EXCERPTED DATA =>
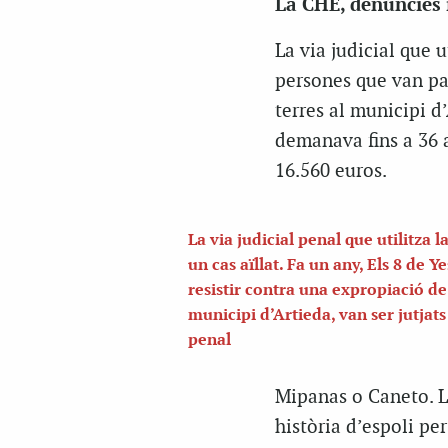
La CHE, denúncies 
La via judicial que u
persones que van par
terres al municipi d’
demanava fins a 36 a
16.560 euros.
La via judicial penal que utilitza 
un cas aïllat. Fa un any, Els 8 de Y
resistir contra una expropiació de 
municipi d’Artieda, van ser jutjats
penal
Mipanas o Caneto. La
història d’espoli pe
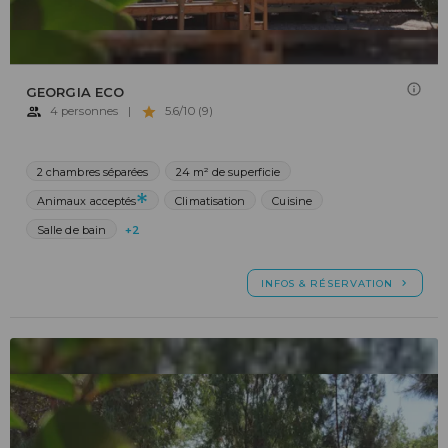
GEORGIA ECO
4 personnes
|
5.6/10 (9)
2 chambres séparées
24 m² de superficie
Animaux acceptés
Climatisation
Cuisine
Salle de bain
+2
INFOS & RÉSERVATION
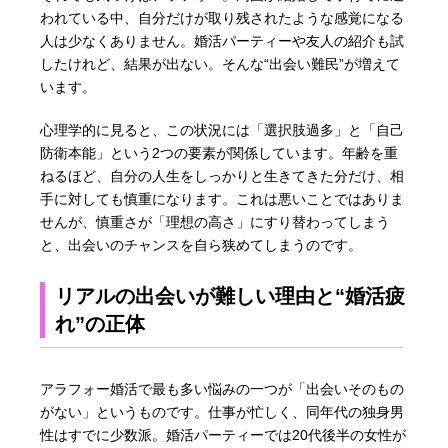
われている中、自分だけが取り残されたような感覚になる
人は少なくありません。婚活パーティーや友人の紹介も試
したけれど、結果が出ない。そんな“出会い難民”が増えて
います。
心理学的に見ると、この状況には「選択肢過多」と「自己
防衛本能」という2つの要素が関係しています。年齢を重
ねるほど、自分の人生をしっかりと生きてきた分だけ、相
手に対しても慎重になります。これは悪いことではありま
せんが、慎重さが「理想の高さ」にすり替わってしまう
と、出会いのチャンスを自ら狭めてしまうのです。
リアルの出会いが難しい理由と“婚活疲
れ”の正体
アラフォー婚活で最も多い悩みの一つが「出会いそのもの
がない」というものです。仕事が忙しく、同年代の独身男
性はすでに少数派。婚活パーティーでは20代後半の女性が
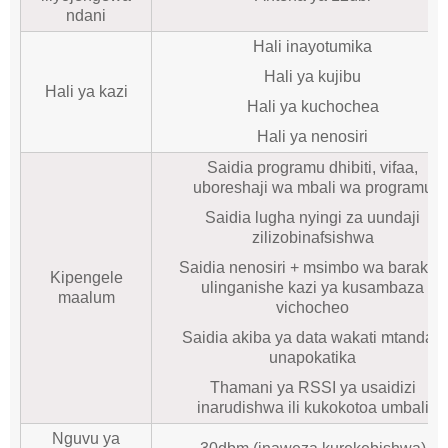
ndani
Hali inayotumika
Hali ya kujibu
Hali ya kazi
Hali ya kuchochea
Hali ya nenosiri
Saidia programu dhibiti, vifaa,
uboreshaji wa mbali wa programu
Saidia lugha nyingi za uundaji
zilizobinafsishwa
Saidia nenosiri + msimbo wa barakoa
Kipengele
ulinganishe kazi ya kusambaza
maalum
vichocheo
Saidia akiba ya data wakati mtandao
unapokatika
Thamani ya RSSI ya usaidizi
inarudishwa ili kukokotoa umbali
Nguvu ya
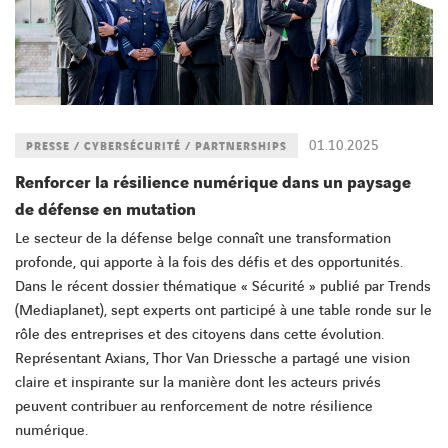
01.10.2025
PRESSE / CYBERSÉCURITÉ / PARTNERSHIPS
Renforcer la résilience numérique dans un paysage
de défense en mutation
Le secteur de la défense belge connaît une transformation
profonde, qui apporte à la fois des défis et des opportunités.
Dans le récent dossier thématique « Sécurité » publié par Trends
(Mediaplanet), sept experts ont participé à une table ronde sur le
rôle des entreprises et des citoyens dans cette évolution.
Représentant Axians, Thor Van Driessche a partagé une vision
claire et inspirante sur la manière dont les acteurs privés
peuvent contribuer au renforcement de notre résilience
numérique.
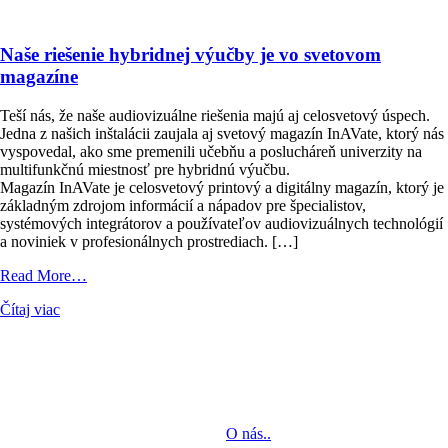
Naše riešenie hybridnej výučby je vo svetovom
magazíne
Teší nás, že naše audiovizuálne riešenia majú aj celosvetový úspech.
Jedna z našich inštalácii zaujala aj svetový magazín InAVate, ktorý nás
vyspovedal, ako sme premenili učebňu a poslucháreň univerzity na
multifunkčnú miestnosť pre hybridnú výučbu.
Magazín InAVate je celosvetový printový a digitálny magazín, ktorý je
základným zdrojom informácií a nápadov pre špecialistov,
systémových integrátorov a používateľov audiovizuálnych technológií
a noviniek v profesionálnych prostrediach. […]
from
Read More…
Naše
Čítaj viac
riešenie
hybridnej
výučby
je
MediaTech je popredným systémovým integrátorom profesionálnych
vo
audiovizuálnych technológií svetových výrobcov. Jeho poslaním je
svetovom
prinášať klientom komplexné AV riešenia od návrhu projektu cez
magazíne
dodávku zariadení až po realizáciu.
O nás..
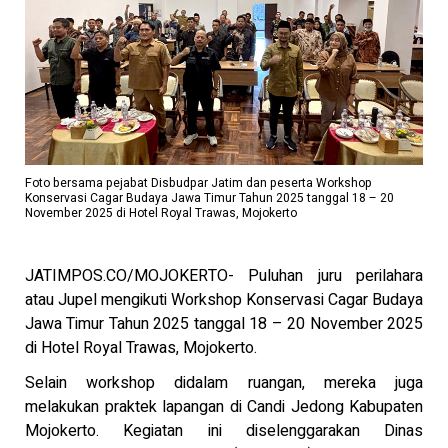
Foto bersama pejabat Disbudpar Jatim dan peserta Workshop
Konservasi Cagar Budaya Jawa Timur Tahun 2025 tanggal 18 – 20
November 2025 di Hotel Royal Trawas, Mojokerto
JATIMPOS.CO/MOJOKERTO- Puluhan juru perilahara
atau Jupel mengikuti Workshop Konservasi Cagar Budaya
Jawa Timur Tahun 2025 tanggal 18 – 20 November 2025
di Hotel Royal Trawas, Mojokerto.
Selain workshop didalam ruangan, mereka juga
melakukan praktek lapangan di Candi Jedong Kabupaten
Mojokerto. Kegiatan ini diselenggarakan Dinas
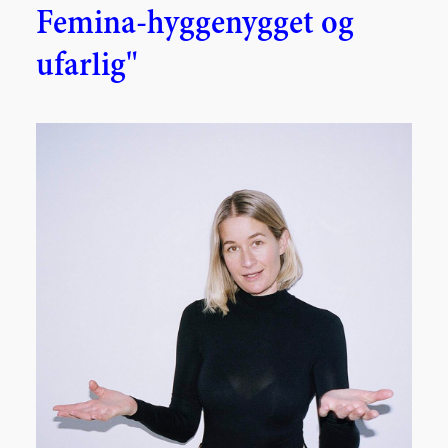
Femina-hyggenygget og
ufarlig"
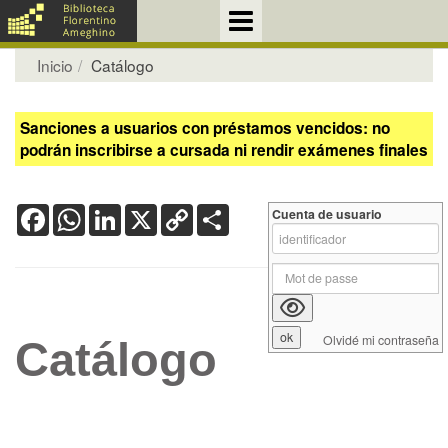
Inicio
Catálogo
Sanciones a usuarios con préstamos vencidos: no
podrán inscribirse a cursada ni rendir exámenes finales
Facebook
WhatsApp
LinkedIn
X
Copy
Share
Cuenta de usuario
Link
Olvidé mi contraseña
Catálogo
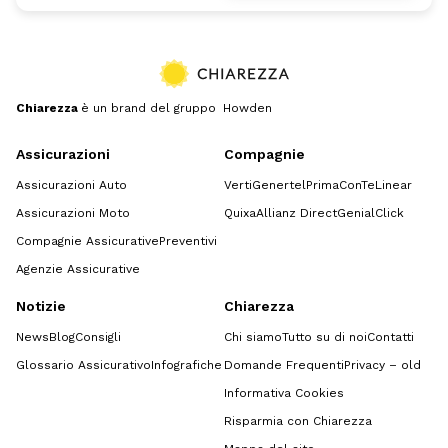
Chiarezza
è un brand del gruppo Howden
Assicurazioni
Compagnie
Assicurazioni Auto
Verti
Genertel
Prima
ConTe
Linear
Assicurazioni Moto
Quixa
Allianz Direct
GenialClick
Compagnie Assicurative
Preventivi
Agenzie Assicurative
Notizie
Chiarezza
News
Blog
Consigli
Chi siamo
Tutto su di noi
Contatti
Glossario Assicurativo
Infografiche
Domande Frequenti
Privacy – old
Informativa Cookies
Risparmia con Chiarezza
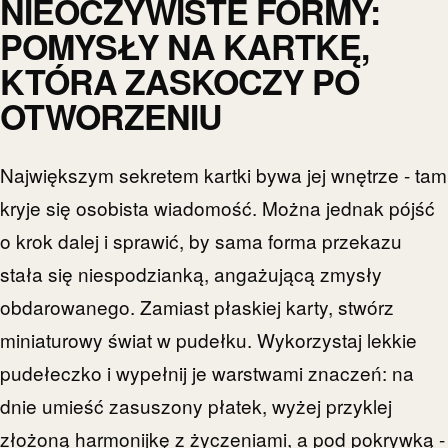
NIEOCZYWISTE FORMY:
POMYSŁY NA KARTKĘ,
KTÓRA ZASKOCZY PO
OTWORZENIU
Największym sekretem kartki bywa jej wnętrze - tam
kryje się osobista wiadomość. Można jednak pójść
o krok dalej i sprawić, by sama forma przekazu
stała się niespodzianką, angażującą zmysły
obdarowanego. Zamiast płaskiej karty, stwórz
miniaturowy świat w pudełku. Wykorzystaj lekkie
pudełeczko i wypełnij je warstwami znaczeń: na
dnie umieść zasuszony płatek, wyżej przyklej
złożoną harmonijkę z życzeniami, a pod pokrywką -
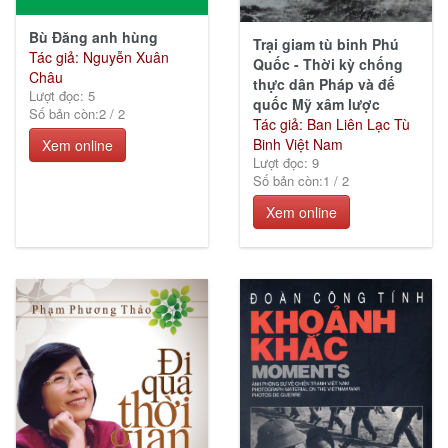
Bù Đăng anh hùng
Trại giam tù binh Phú
Tác giả: Nguyễn Xuân
Quốc - Thời kỳ chống
Châu
thực dân Pháp và đế
Lượt đọc: 5
quốc Mỹ xâm lược
Số bản còn:
2
/
2
Tác giả: Ban Liên Lạc Tù
Binh Việt Nam
Xem online
Lượt đọc: 9
Số bản còn:
1
/
2
Xem online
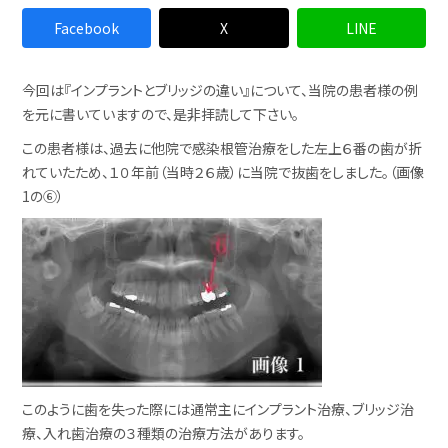
Facebook
X
LINE
今回は『インプラントとブリッジの違い』について、当院の患者様の例
を元に書いていますので、是非拝読して下さい。
この患者様は、過去に他院で感染根管治療をした左上６番の歯が折
れていたため、１０年前（当時２６歳）に当院で抜歯をしました。（画像
1の⑥）
このように歯を失った際には通常主にインプラント治療、ブリッジ治
療、入れ歯治療の３種類の治療方法があります。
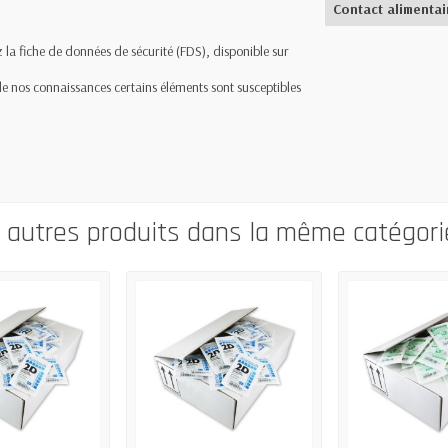
Contact alimentai
 la fiche de données de sécurité (FDS), disponible sur
 de nos connaissances certains éléments sont susceptibles
0 autres produits dans la même catégorie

EXERCISE AIM =>
Every line in the entries above that has the word "municipi" should be identified and copied.

THE COMPLETED TASK =>
terres al municipi d’
municipi d’Artieda, van ser jutjats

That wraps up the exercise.